In focusing his interpretation on the wars of colonial North America, Steele has by necessity produced a work of military history, but has merged it with both ethnohistory and social/cultural history. Too often modern historians seek to analyze and discuss the causes and results of major wars without examining the repercussions brought on by the war itself, even though it is the actual fighting which often alters the fundamental causes of the war and forges the most lasting results. War represents a violent extension of human interaction, coming to pass when other means of appeasement or reconciliation have failed. It is the ultimate means of subjugation. This point is very evident in the European invasion of North America chronicled by Steele. Initial European attempts at colonization failed, especially in the South, as the Europeans, despite the superior weaponry and the ramifications of disease, were unable to withstand violent Amerindian aggression. As colonization efforts became more militant in nature, the Europeans gained an equal footing and eventually were able to shift the advantage to their side through a favorable balance of trade with the Amerindians. The history of Amerindian-European relations during the colonial period is a history of war and violence, which Steele brings home with blistering clarity. Perhaps the most succinct summarization of this point is made by Steele himself: "It is disturbing to recognize that modern North America was established amid such violence, but this sobering realization is better than accepting sanitized myths that make modern levels of violence seem like moral degradation from some peaceful colonial or pre-colonial "cadia"(preface). In retrospect, Steele's work represents the best which the new military history has to offer.

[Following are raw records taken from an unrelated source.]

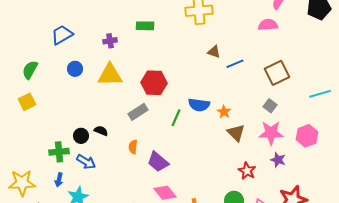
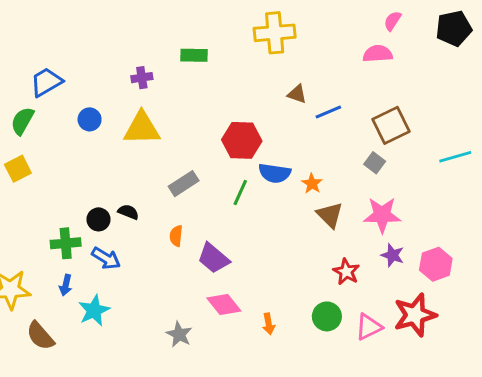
blue trapezoid: (62, 35) -> (46, 82), moved
red hexagon: (154, 83) -> (242, 140), moved
gray square: (270, 106) -> (375, 163), moved
pink hexagon: (307, 136) -> (436, 264), moved

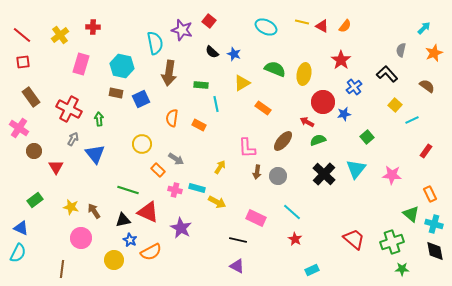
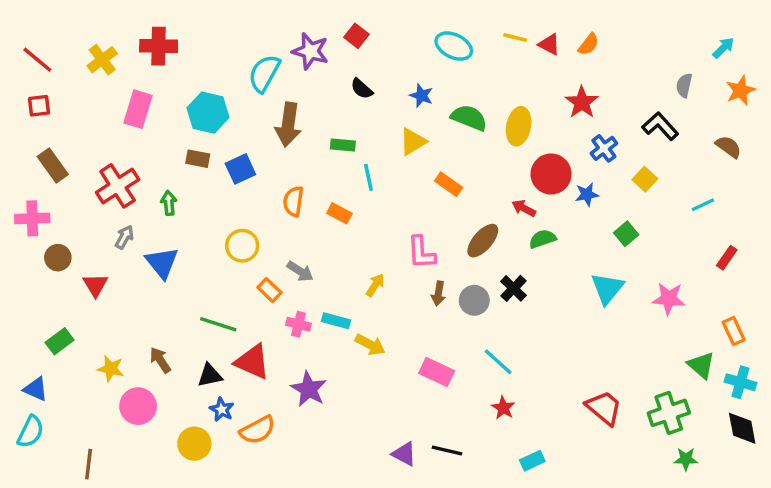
red cross: (93, 27) -> (159, 46), size x1.5
cyan semicircle: (155, 43) -> (264, 73), turned -140
blue star: (234, 54) -> (421, 96), moved
yellow square: (395, 105) -> (645, 179), moved
red cross: (69, 109) -> (118, 186), turned 30
pink cross: (19, 128) -> (32, 218), turned -36
black cross: (324, 174) -> (513, 288), moved, size x0.7
yellow star: (71, 207) -> (111, 369), moved
black line: (238, 240) -> (447, 450), moved
brown line: (62, 269) -> (89, 464), moved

--- Daniel P. Barr Courtesy of History Reviews OnLine

  1. See, for example, Maris Vinovskis, ed., Toward a Social History of the American Civil War: Exploratory Essays (Cambridge and New York: Cambridge University Press, 1980), and Don Higginbotham. "The New Military History: Its Practitioners and Practices," in David A. Charters, Marc Milner, and J. Brent Wilson, eds., Military History and the Military Profession (Westport, CN: Praeger, 1992), 131-145.
  2. Don Higginbotham, War and Society in Revolutionary America: The Wider Dimensions of Conflict (Columbia, SC: University of South Carolina Press, 1988).